Larga o burel da devoção, e o peito
De lúcida couraça veste; cinge
A espada de almirante, e sobre os ombros
Traça um manto escarlate, mimo régio.
Protege a fronte com um brilhante almafre,
De cujo cimo pontiagudo rompe
Trífida palma de recurvas plumas.
Toma o pacto real, feito em Granada,
E o pendão de Isabel, o novo lábaro,
Que há de breve vencer mais que o de Roma.
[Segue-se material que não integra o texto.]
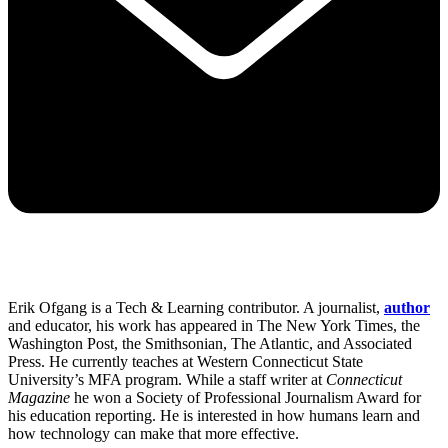
Erik Ofgang is a Tech & Learning contributor. A journalist,
author
and educator, his work has appeared in The New York Times, the
Washington Post, the Smithsonian, The Atlantic, and Associated
Press. He currently teaches at Western Connecticut State
University’s MFA program. While a staff writer at
Connecticut
Magazine
he won a Society of Professional Journalism Award for
his education reporting. He is interested in how humans learn and
how technology can make that more effective.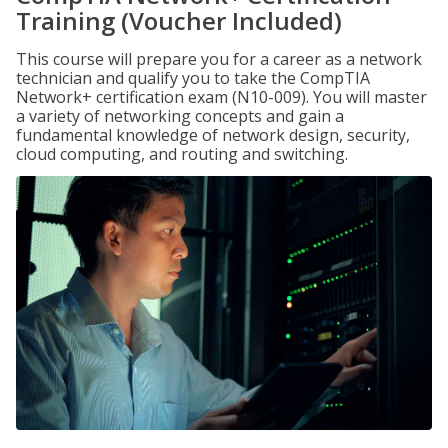
Training (Voucher Included)
This course will prepare you for a career as a network
technician and qualify you to take the CompTIA
Network+ certification exam (N10-009). You will master
a variety of networking concepts and gain a
fundamental knowledge of network design, security,
cloud computing, and routing and switching.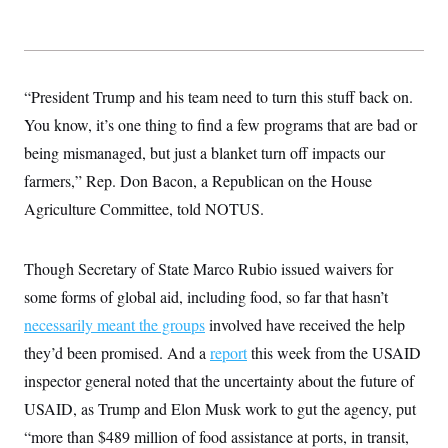
y
s
I
C
R
U
e
.
Y
p
S
u
.
“President Trump and his team need to turn this stuff back on.
A
b
N
S
g
l
You know, it’s one thing to find a few programs that are bad or
e
e
T
i
w
n
being mismanaged, but just a blanket turn off impacts our
c
s
A
c
a
i
farmers,” Rep. Don Bacon, a Republican on the House
T
n
e
s
E
Agriculture Committee, told NOTUS.
s
S
C
l
C
Though Secretary of State Marco Rubio issued waivers for
i
W
a
m
some forms of global aid, including food, so far that hasn’t
l
H
a
i
necessarily meant the groups
t
involved have received the help
I
f
e
o
T
they’d been promised. And a
report
this week from the USAID
&
r
E
E
n
inspector general noted that the uncertainty about the future of
n
i
H
v
USAID, as Trump and Elon Musk work to gut the agency, put
a
i
O
“more than $489 million of food assistance at ports, in transit,
r
G
U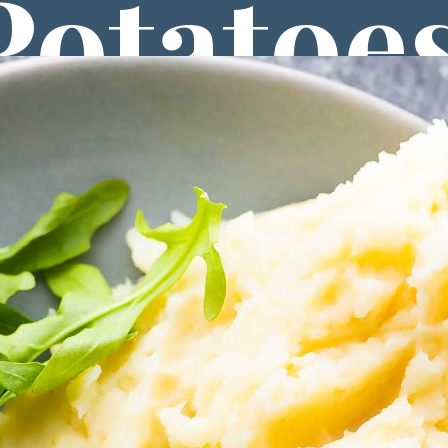
Potatoe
Descem com ele os empregados régios,
E os Pinzões, a quem dera a honra e guarda
Do estandarte real. Acena ao mestre:
Alam as prontas, vogas à ribeira;
Qual amplexo de amor, todos sentiram
O doce abalo do encontrão da praia.
De um salto juvenil pisa Colombo
A nova terra, e, com seguro braço,
A bandeira real, no solo planta.
Beija a plaga almejada, ledo chora:
Foi geral a emoção! Disse o silêncio
Na mudez respeitosa mais que a língua.
Ao céu erguendo os lacrimosos olhos
Na mão sustendo o crucifixo, disse:
"Deus eterno, Senhor onipotente,
A cujo verbo criador o espaço,
Fecundado, soltou o firmamento
O Sol, e a Terra, e os ventos do Oceano,
Bendito sejas, Santo, Santo, Santo!
Sempre bendito em toda parte sejas,
Que se exalte tua alta majestade
Por haver concedido ao servo humilde
O teu nome louvar nestas distâncias.
Permite, ó meu Senhor, que agora mesmo,
Como primícias deste santo empenho,
A teu Filho Divino humilde ofereça
Esta terra e o mundo sempre a chame
Terra de Vera Cruz! E que assim seja!"
Ergue-se, e o laço do estandarte afrouxa:
Sopra o vento, desdobra-o, resplandecem
De um lado a imagem do Cordeiro, e do outro
As armas espanholas. Como assenso
Da divina mansão, esparge a brisa
Um chuveiro de flores sobre a imagem,
Flores não vistas da européia gente!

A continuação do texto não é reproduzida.